- Kenyan Opposition Calls for Strike Over Election Standoff
Kenyan opposition leader Raila Odinga told his supporters not to report for work on Monday to protest the East African nation’s disputed election in which President Uhuru Kenyatta won a second term.
Odinga, the presidential candidate for a five-party coalition known as the National Super Alliance, said he’d make an announcement on Tuesday about his next move.
“Tomorrow, there’s no going to work,” Odinga told chanting supporters Sunday in Kibera, a poor neighborhood in the capital, Nairobi. James Orengo, an opposition senator, said at the rally that the alliance is considering calling for mass action, without elaborating.
Kenyatta was declared the winner late Friday of the Aug. 8 vote that the national electoral commission said was free and fair. Nasa, as the opposition coalition is known, said the commission’s computer system was hacked to rig the results and warned that its supporters would rise up in response.

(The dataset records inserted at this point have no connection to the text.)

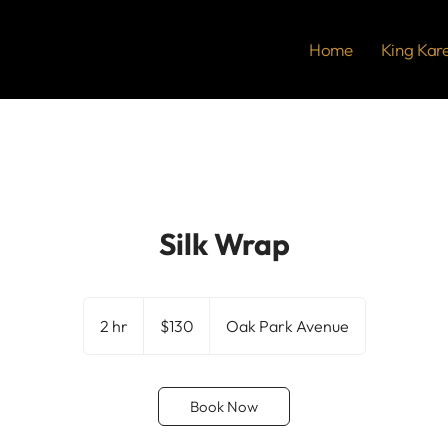
Home
King Kar
Silk Wrap
130
US
2 hr
2
$130
Oak Park Avenue
dollars
h
r
Book Now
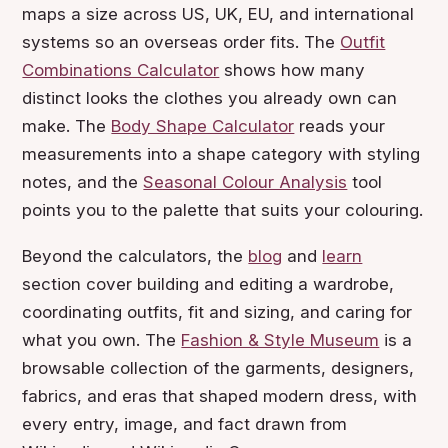
maps a size across US, UK, EU, and international
systems so an overseas order fits. The
Outfit
Combinations Calculator
shows how many
distinct looks the clothes you already own can
make. The
Body Shape Calculator
reads your
measurements into a shape category with styling
notes, and the
Seasonal Colour Analysis
tool
points you to the palette that suits your colouring.
Beyond the calculators, the
blog
and
learn
section cover building and editing a wardrobe,
coordinating outfits, fit and sizing, and caring for
what you own. The
Fashion & Style Museum
is a
browsable collection of the garments, designers,
fabrics, and eras that shaped modern dress, with
every entry, image, and fact drawn from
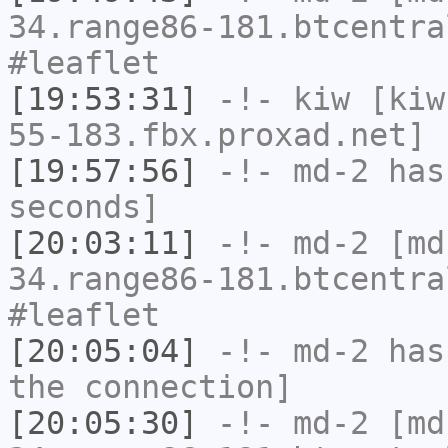
34.range86-181.btcentra
#leaflet
[19:53:31]
-!-
kiw
[kiw
55-183.fbx.proxad.net] 
[19:57:56]
-!-
md-2
has 
seconds]
[20:03:11]
-!-
md-2
[md-
34.range86-181.btcentra
#leaflet
[20:05:04]
-!-
md-2
has 
the connection]
[20:05:30]
-!-
md-2
[md-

Kenya’s police denied the opposition’s claim that 100 people were killed in post-election violence and also rejected a Kenya National Commission on Human Rights’ statement saying 24 people died. The police said six “criminals” had been shot dead in the past two days, while officers are investigating two other killings by unknown perpetrators. The police are prepared to “protect lives and property from violent rioters,” it said.
Election Violence
Kenyan elections have routinely been marred by violence since the country became a multiparty democracy in 1991. At least 1,100 people died in the wake of a disputed 2007 vote that Odinga lost to Mwai Kibaki, and about 350,000 people were forced to flee their homes.

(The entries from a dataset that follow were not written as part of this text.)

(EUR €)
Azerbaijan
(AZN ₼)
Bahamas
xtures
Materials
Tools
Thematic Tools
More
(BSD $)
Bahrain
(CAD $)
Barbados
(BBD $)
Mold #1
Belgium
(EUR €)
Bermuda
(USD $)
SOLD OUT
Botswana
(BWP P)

Protracted turmoil could derail an economy that’s grown an average of 5.7 percent a year since Kenyatta took power in 2013, and threaten its reputation as a top African investment and tourist destination. The country is the world’s largest exporter of black tea and a regional hub for companies including Google Inc. and General Electric Co.

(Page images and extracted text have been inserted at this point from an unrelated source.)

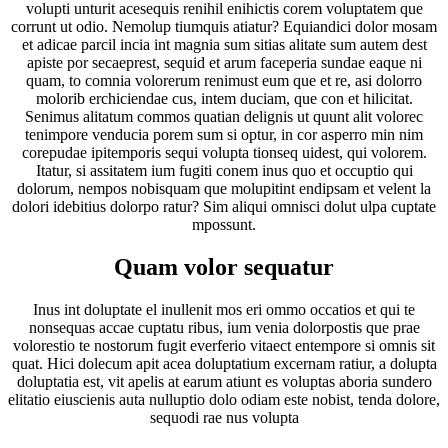
volupti unturit acesequis renihil enihictis corem voluptatem que
corrunt ut odio. Nemolup tiumquis atiatur? Equiandici dolor mosam
et adicae parcil incia int magnia sum sitias alitate sum autem dest
apiste por secaeprest, sequid et arum faceperia sundae eaque ni
quam, to comnia volorerum renimust eum que et re, asi dolorro
molorib erchiciendae cus, intem duciam, que con et hilicitat.
Senimus alitatum commos quatian delignis ut quunt alit volorec
tenimpore venducia porem sum si optur, in cor asperro min nim
corepudae ipitemporis sequi volupta tionseq uidest, qui volorem.
Itatur, si assitatem ium fugiti conem inus quo et occuptio qui
dolorum, nempos nobisquam que molupitint endipsam et velent la
dolori idebitius dolorpo ratur? Sim aliqui omnisci dolut ulpa cuptate
mpossunt.
Quam volor sequatur
Inus int doluptate el inullenit mos eri ommo occatios et qui te
nonsequas accae cuptatu ribus, ium venia dolorpostis que prae
volorestio te nostorum fugit everferio vitaect entempore si omnis sit
quat. Hici dolecum apit acea doluptatium excernam ratiur, a dolupta
doluptatia est, vit apelis at earum atiunt es voluptas aboria sundero
elitatio eiuscienis auta nulluptio dolo odiam este nobist, tenda dolore,
sequodi rae nus volupta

Presidential spokesman Manoah Esipisu in a statement on Sunday said Kenya’s police won’t tolerate breaches of the peace and it was time to “get back to work and move Kenya forward.”
Protesters spilled onto the streets of several of Nairobi’s slums, including the southwestern areas of Kibera and Kawangware, soon after the election outcome was announced, setting dwellings alight and looting shops, as police used teargas to disperse them. There were also protests in Kisumu, an opposition stronghold.
Calm, Peaceful
Fred Matiang’i, the acting interior secretary, said on Saturday that apart from the flareups in Kibera and Kisumu, the country remained calm and peaceful.
Three civil-rights groups contradicted Matiang’i, saying they had received reports that excessive force had been used to break up post-election protests in at least 12 areas.
The security forces’ actions have “led to the loss of lives and destruction of property,” the Coalition for Constitution Implementation Kenya, the Coalition for Grassroots Human Rights Defenders Kenya and Bunge la Mwananchi said by email. “We call on the international community and other stakeholders to intervene to stop the situation from deteriorating further and to stem further injuries and loss of lives.”
The Kenya National Commission on Human Rights said in a statement it had established that 17 people died in Nairobi in post-election violence, and seven more had been killed in other towns. Medecins Sans Frontieres, a medical charity, said on its Twitter account its teams across Kenya treated 64 injured people, 11 of them with gunshot wounds.
Kenyatta, 55, won about 54 percent of the vote, while Odinga, 72, garnered almost 45 percent, tallies released by the Independent Electoral & Boundaries Commission showed. The opposition said the commission flouted counting procedures and failed to provide documents to back up its totals.